We usually think of Gunnesss as an Indiana serial killer; we have plenty of our own around here, so we don’t mind letting them have this one. Sort of throwing them a bone, if you will. It was in Indiana that Belle set up a farm where she would lure wealthy bachelors with lovelorn classified ads, then murder them and feed them to her hogs. How many men she killed isn’t known; some suspect that it was upwards of 100.
But there’s a Chicago connection – Belle was, in addition to being a killer, an insurance fraudster. One of her first major schemes involved burning down a candy store that she and her husband ran at Grand and Elizabeth in Chicago in the 1880s (right around the same time that her male counterpart, HH Holmes, was getting his start). From there she moved to the suburbs. After she died in a fire at her Indiana farm, which also killed her daughters, she was brought back to Chicago, where she lay buried in Forest Park. Until now.
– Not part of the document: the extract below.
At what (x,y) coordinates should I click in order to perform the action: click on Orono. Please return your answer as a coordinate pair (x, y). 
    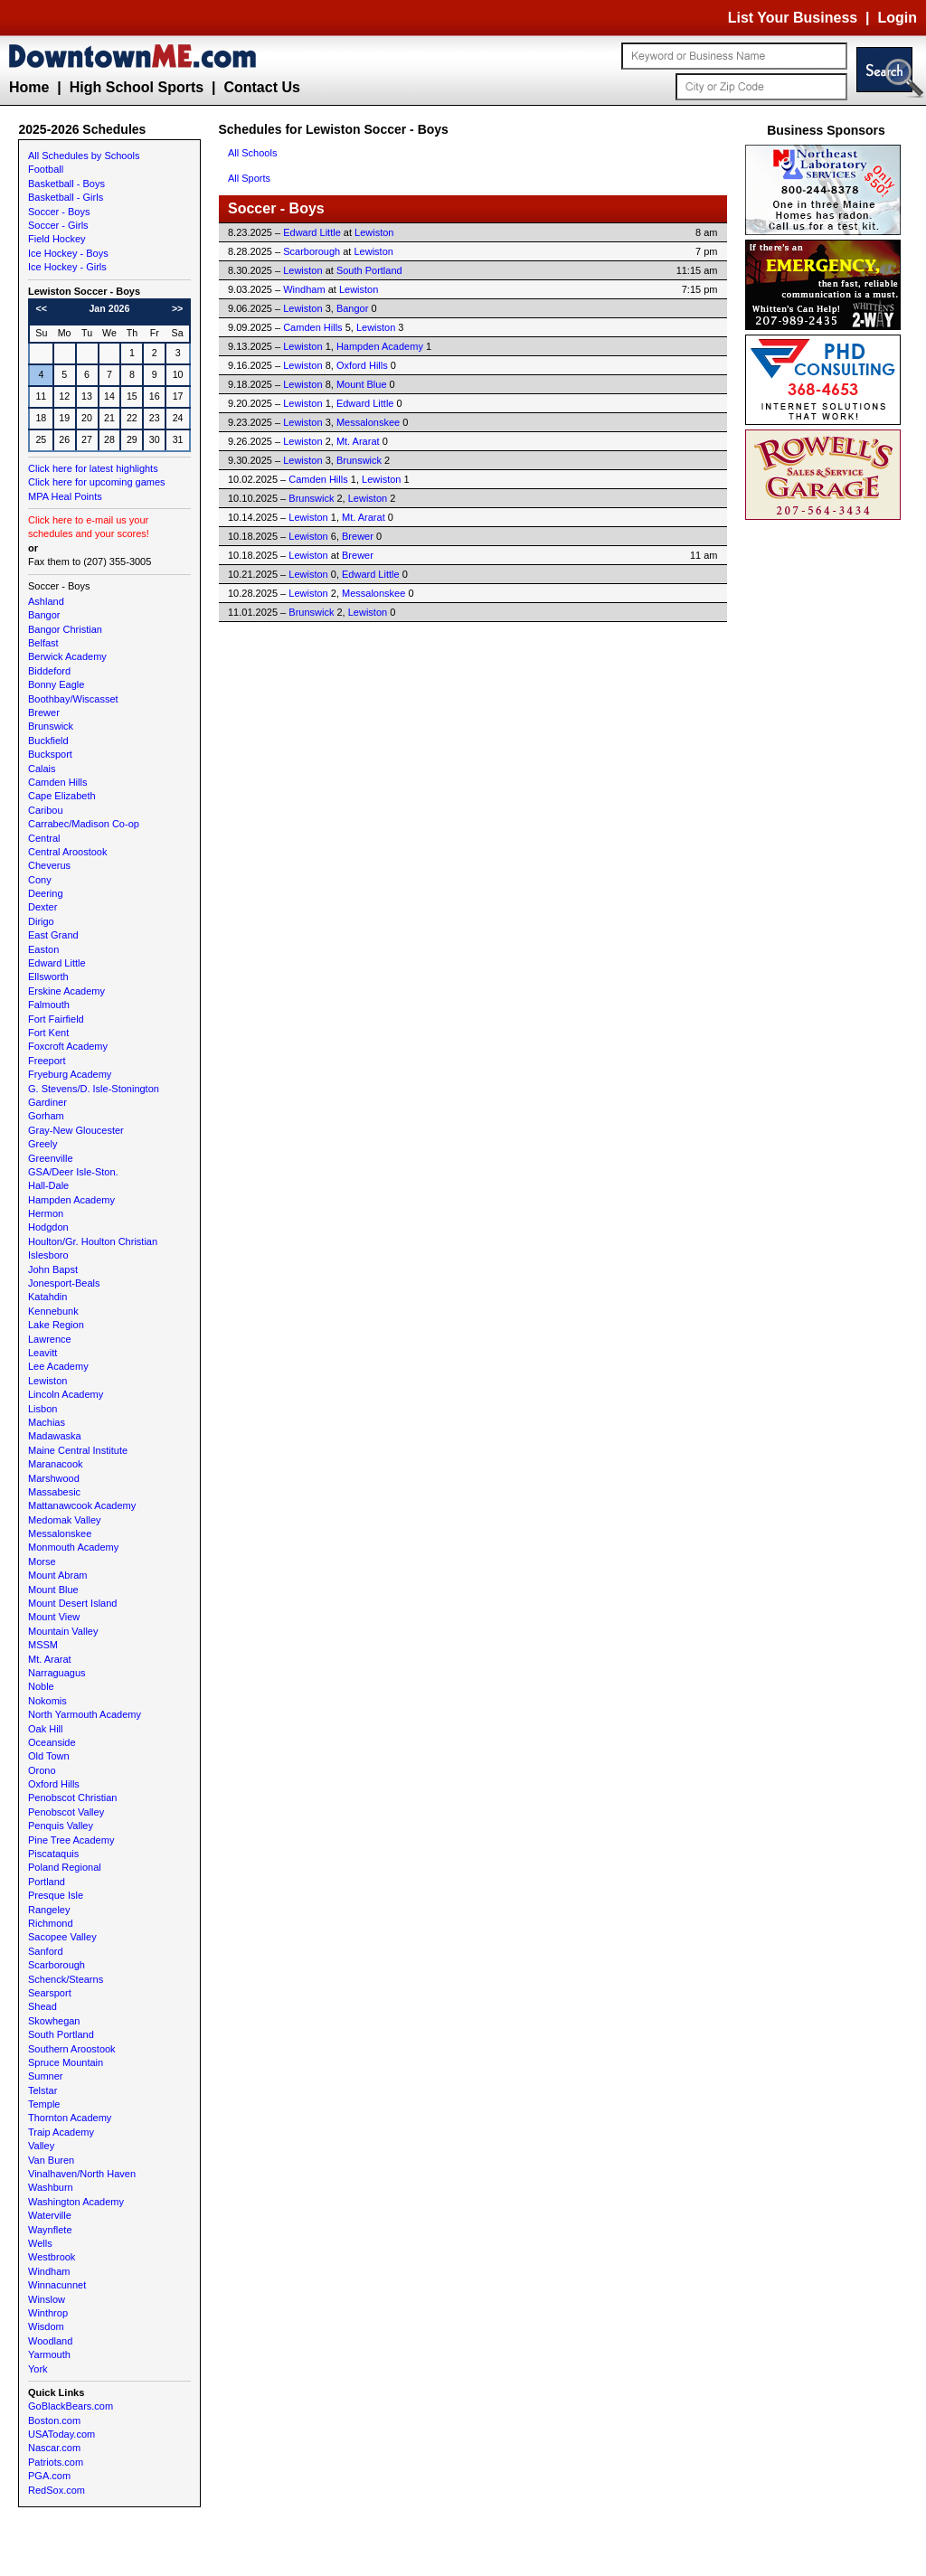
    Looking at the image, I should click on (42, 1770).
The body found at the Indiana farm was headless. The head was never found – the only things to identify Belle were a couple of dentures. Most people don’t lose their heads in fires, and no one chops their own head off and hides it before dying. There has, therefore, long been speculation that Gunness’ death was faked, and now we’re going to find out for sure:
Chicago Tribune: Belle Gunness exhumed
This isn’t the first time that stories of a faked death have led to exhumation; Jesse James was dug up a year or so ago to see if it was really him (which it certainly was). I’m not much of a conspiracy theorist, but I do enjoy a good faked death story; they tend to seem much more plausible than conspiracies that require thousands of people to keep a secret. Some skeptics claim that no one has ever successfully faked their death, but there’s sort of a catch: if we knew about it, it wouldn’t have been successful! Of course, they won’t be able to say that at all if the headless corpse is someone other than Gunness!